There was an interesting article in my local print newspaper over the weekend. The St. Louis Post-Dispatch talked about recent hikes in pay of hospital CEO’s. You can read about it here: http://www.stltoday.com/business/local/hospital-ceos-see-double-digit-pay-hikes/article_431263e2-81c9-5367-b0bd-f48885169adb.html
What caught my eye was not the primary premise of the article. From my perspective, hospital CEO’s are like CEO’s in any industry and are well deserving of the salaries they receive. I don’t see the point of expecting executives to work for peanuts just because a hospital is in the business of providing patient care services, no more than you would expect a grocery store executive to make minimum wage in order to keep the cost of vegetables low because people have to eat to stay alive.
What you should notice, however, are some very significant statistics that are cited. Check out these statements:
- It’s not uncommon for labor to exceed 50 percent of a health system’s budget.
- In 2011, BJC’s labor costs accounted for 48 percent of its annual expenses.
- BJC[‘s]…operating revenue totaled about $3.6 billion in 2011…
- The health system paid about $1.7 billion in salaries and benefits in 2011 to its 28,559 employees…
[Side note: Before I began consulting, I was employed at BJC Healthcare from 2006 to 2009 and can attest that those labor costs sound reasonably accurate.]
It is this scale of labor dollars and how it is overlooked that continually shocks [SHOCKS!] me. Read that last point again – $1.7 billion dollars in salaries and benefits.
If you read the whole article, you can quickly see the not-very-subtle point the author is trying to make. My paraphrased version: “Healthcare is a growing cost in this country and hospitals talk about cutting costs, but look how much they pay their executives!”
To me, everything about that is a great call to action, except the focus on the executives. That misses the point.
Here’s what I mean: BJC’s CEO compensation in 2011 was about $3.3 million according to the article. That’s about 0.19% of the health system’s total labor cost. And I’m supposed to think that reducing that is a big deal to the total cost of healthcare? What about the other $1.6967 billion? Wouldn’t you get a much bigger “bang for the buck” if you could do something to reduce the overall labor cost even just 1%? At BJC in 2011, that tiny reduction would have resulted in savings of $17 million!

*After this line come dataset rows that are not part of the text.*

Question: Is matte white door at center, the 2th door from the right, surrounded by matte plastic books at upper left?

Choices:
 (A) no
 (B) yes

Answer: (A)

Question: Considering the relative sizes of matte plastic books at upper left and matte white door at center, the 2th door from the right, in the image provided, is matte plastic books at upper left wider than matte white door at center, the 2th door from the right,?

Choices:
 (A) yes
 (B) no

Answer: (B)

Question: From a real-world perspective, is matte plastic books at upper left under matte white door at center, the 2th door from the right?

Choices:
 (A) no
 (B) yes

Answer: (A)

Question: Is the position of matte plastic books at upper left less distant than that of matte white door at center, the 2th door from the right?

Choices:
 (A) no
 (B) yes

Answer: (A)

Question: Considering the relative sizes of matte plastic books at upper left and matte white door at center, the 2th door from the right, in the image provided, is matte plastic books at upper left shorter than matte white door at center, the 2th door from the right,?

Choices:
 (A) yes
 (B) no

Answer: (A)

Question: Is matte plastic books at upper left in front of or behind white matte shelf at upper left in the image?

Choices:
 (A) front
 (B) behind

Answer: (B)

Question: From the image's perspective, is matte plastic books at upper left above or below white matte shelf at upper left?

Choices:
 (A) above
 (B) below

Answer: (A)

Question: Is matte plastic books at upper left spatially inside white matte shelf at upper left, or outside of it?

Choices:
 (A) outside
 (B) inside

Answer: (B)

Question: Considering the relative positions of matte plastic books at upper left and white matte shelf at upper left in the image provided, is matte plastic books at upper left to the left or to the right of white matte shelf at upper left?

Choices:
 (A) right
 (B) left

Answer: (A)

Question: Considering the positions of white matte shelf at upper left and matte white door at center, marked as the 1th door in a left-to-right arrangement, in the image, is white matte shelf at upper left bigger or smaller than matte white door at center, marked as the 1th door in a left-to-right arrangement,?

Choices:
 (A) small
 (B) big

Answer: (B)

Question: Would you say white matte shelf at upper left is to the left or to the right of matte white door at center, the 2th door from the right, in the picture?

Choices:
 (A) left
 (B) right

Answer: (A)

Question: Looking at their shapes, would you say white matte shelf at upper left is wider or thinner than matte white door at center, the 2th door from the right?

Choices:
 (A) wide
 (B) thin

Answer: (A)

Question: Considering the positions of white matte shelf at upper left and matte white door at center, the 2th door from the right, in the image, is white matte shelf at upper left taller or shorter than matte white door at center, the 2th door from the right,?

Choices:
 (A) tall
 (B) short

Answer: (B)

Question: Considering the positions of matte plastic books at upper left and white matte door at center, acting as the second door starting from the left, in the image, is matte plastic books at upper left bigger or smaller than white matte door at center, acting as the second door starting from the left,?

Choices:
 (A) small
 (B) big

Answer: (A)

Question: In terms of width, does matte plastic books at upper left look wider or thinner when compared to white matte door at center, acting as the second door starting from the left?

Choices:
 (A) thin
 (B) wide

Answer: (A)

The biggest single cost of healthcare today is: Labor.
Hospitals that are serious about reducing costs address…labor. But you can’t (or shouldn’t) just go in a slash labor to reduce costs – that would negatively impact patient care. So you have to make improvements in how you deploy your staff (through scheduling) and monitor that deployment against patient care (productivity) in order to – and don’t miss this – reduce costs while improving patient care!
When I go and talk with health systems about their staff scheduling and productivity systems and processes, it is often not a priority – not in the budget to improve or not high on the pecking order of projects to be addressed. This baffles me. How is something like “making improvements to labor costs while improving the delivery of patient care” not on every hospital executive’s mind?! It impacts a cost that is half of the hospital’s operating budget and improves the hospital’s product (patient care).
I know it is human nature for us everyday folks to be surprised at how much executives make and compare that to how much (or little) we make. And it is easy to draw conclusions with that emotional comparison about the cost of healthcare. But the real story is in the numbers and lies elsewhere. For you and me both, I hope that hospitals can see through the noise to what really needs to be addressed.